Monday, March 26, 2012

An Alternative Batting Statistic For Century Counts And Batting Average

In late 2011, I published two new statistics that measure Test batsmanship - Performance and Value. Performance measures when a batsman has scored his Test runs, while Value measures the value of a batsman to his team. Two batsmen with similar or even identical batting averages could have very different Performance and Value scores depending on when they scored their runs and how strong their respective teams are. The recent interest in the milestone of a 100 international hundreds has also brought to light the largely arbitrary nature of the century as a milestone. Sachin Tendulkar has made 100 international hundreds, and 161 international half centuries. 28 of those 161 half centuries are scores from 90 and 99. So, if we considered 90 to be a milestone instead of 100, Tendulkar would, statistically at least, have to be seen as being far further ahead of his contemporaries (and predecessors) than we currently imagine him to be. His 50 to 90 conversion rate is significantly superior to his 50 to 100 conversion rate (which is already among the best of all time).

My friend Amogh told me about the Hirsch Index, which is a measure of productivity and impact of a scholar through a measure of his citations, and suggested that it could be used as a model for a measure for batting. If a scholar has a total of n publications, then his h-index such  that he has produced h publications that have been cited at least h times. We decided to use this basic idea to develop such a score for Test batsmen.



A Test Batsman's H score is such that he has produced h innings of at least h runs. Suppose a batsman has played 10 Test innings and his scores in these innings are 8, 0, 72, 14, 45, 148, 30*, 3, 90 and 1. This sequence includes exactly 7 scores of at least 7, giving the batsman a H score of 7.

The longer a player plays (i.e., the more innings he plays), the higher his H score is likely to be. The H value has the property that it can never reduce. For example, if the batsmen in the above paragraph follows this sequence of scores with 6 consecutive innings between 0 and 3, his H score would still be 7 after those six consecutive failures. This aspect of the H index also illustrates the requirement that it be normalized. We normalize the H score by innings. If you see the chart below, Sir Donald Bradman has a H value of 44 in 80 innings, while Sachin Tendulkar has an H value of 76 in 302 innings.
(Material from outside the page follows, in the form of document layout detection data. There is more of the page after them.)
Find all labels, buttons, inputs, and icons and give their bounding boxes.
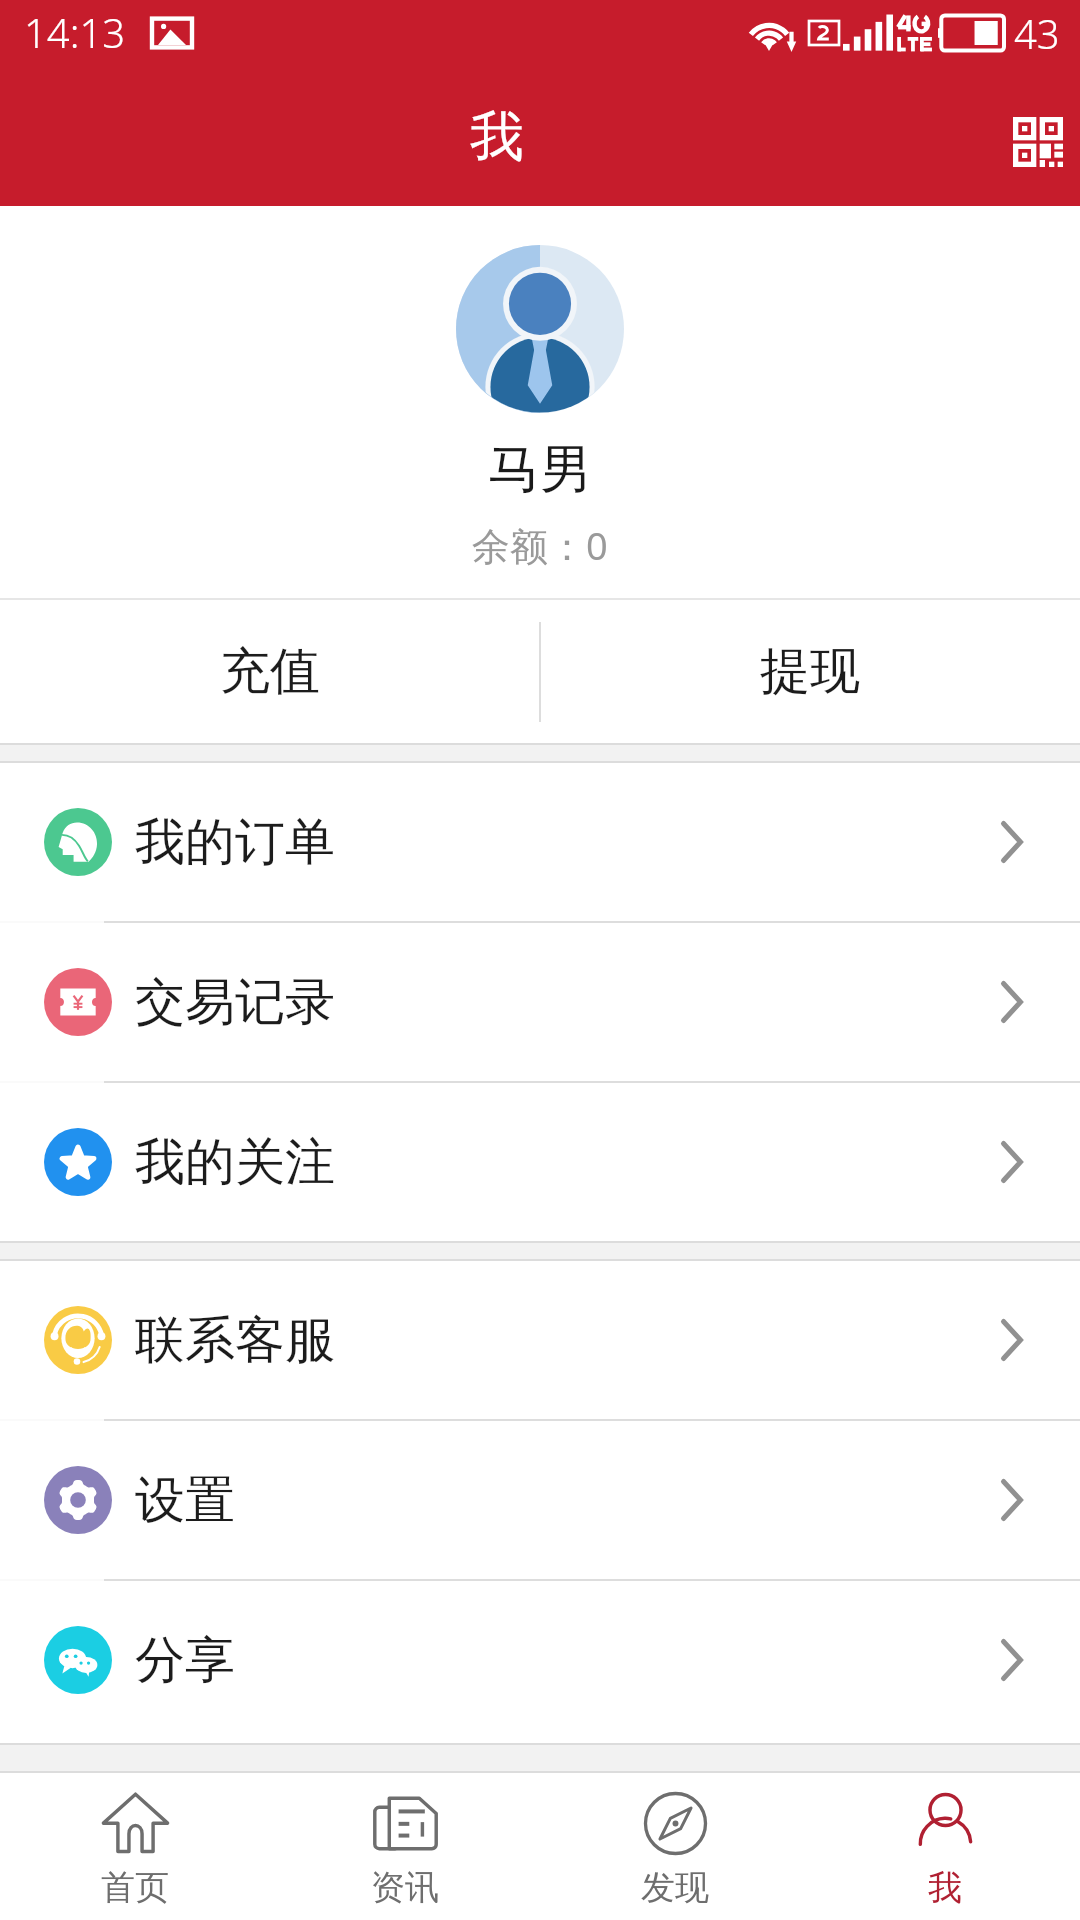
button[interactable]: 首页: [0, 1773, 270, 1920]
staticText: 余额：0: [472, 519, 608, 571]
button[interactable]: 发现: [540, 1773, 810, 1920]
button[interactable]: 我: [810, 1773, 1080, 1920]
staticText: 充值: [220, 640, 320, 703]
button[interactable]: 我的关注: [0, 1083, 1080, 1241]
button[interactable]: 设置: [0, 1421, 1080, 1579]
staticText: 设置: [135, 1469, 235, 1532]
staticText: 联系客服: [135, 1309, 335, 1372]
staticText: 交易记录: [135, 971, 335, 1034]
staticText: 我: [928, 1866, 962, 1909]
button[interactable]: 充值: [0, 600, 540, 743]
staticText: 43: [1014, 6, 1060, 60]
button[interactable]: Scan QR code: [1002, 106, 1074, 178]
staticText: 我的订单: [135, 811, 335, 874]
staticText: 分享: [135, 1629, 235, 1692]
staticText: 我的关注: [135, 1131, 335, 1194]
button[interactable]: 资讯: [270, 1773, 540, 1920]
staticText: 马男: [488, 437, 592, 503]
button[interactable]: 我的订单: [0, 763, 1080, 921]
button[interactable]: 分享: [0, 1581, 1080, 1739]
staticText: 14:13: [24, 5, 126, 59]
staticText: 提现: [760, 640, 860, 703]
staticText: 我: [470, 103, 524, 171]
staticText: 首页: [101, 1866, 169, 1909]
staticText: 发现: [641, 1866, 709, 1909]
button[interactable]: 联系客服: [0, 1261, 1080, 1419]
button[interactable]: 提现: [540, 600, 1080, 743]
button[interactable]: 交易记录: [0, 923, 1080, 1081]
staticText: 资讯: [371, 1866, 439, 1909]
While the H score grows as a batsman plays more innings, the H/Innings score typically declines. This is because of at least a couple of reasons. First, longer careers are more likely to have phases where a player is not in form. Secondly, and more pertinently, in order for Tendulkar to improve hi H score, he will need to score at least 76, while in order for Bradman to have improved his H score, his 81st innings (had he played it) would have had to be 45 for him to have a chance to improve his score. In Tendulkar's case, a single score of 77 would not guarantee an improvement in his H score. In order to improve hi H score, he would have to score at least 77 enough number of times to replace all the scores of 76 that make up his current H score.

As the final H-statistic, we propose to use H*H/Innings. This is a measure of consistency and quality without either privileging or penalizing a player for length of career (Contemporary players play Tests far more frequently than earlier generations). In order the illustrate how this might work, see the following charts which compare the H*H/Innings scores for Jacques Kallis (H = 66), Ricky Ponting (H = 67) and Rahul Dravid (H = 68).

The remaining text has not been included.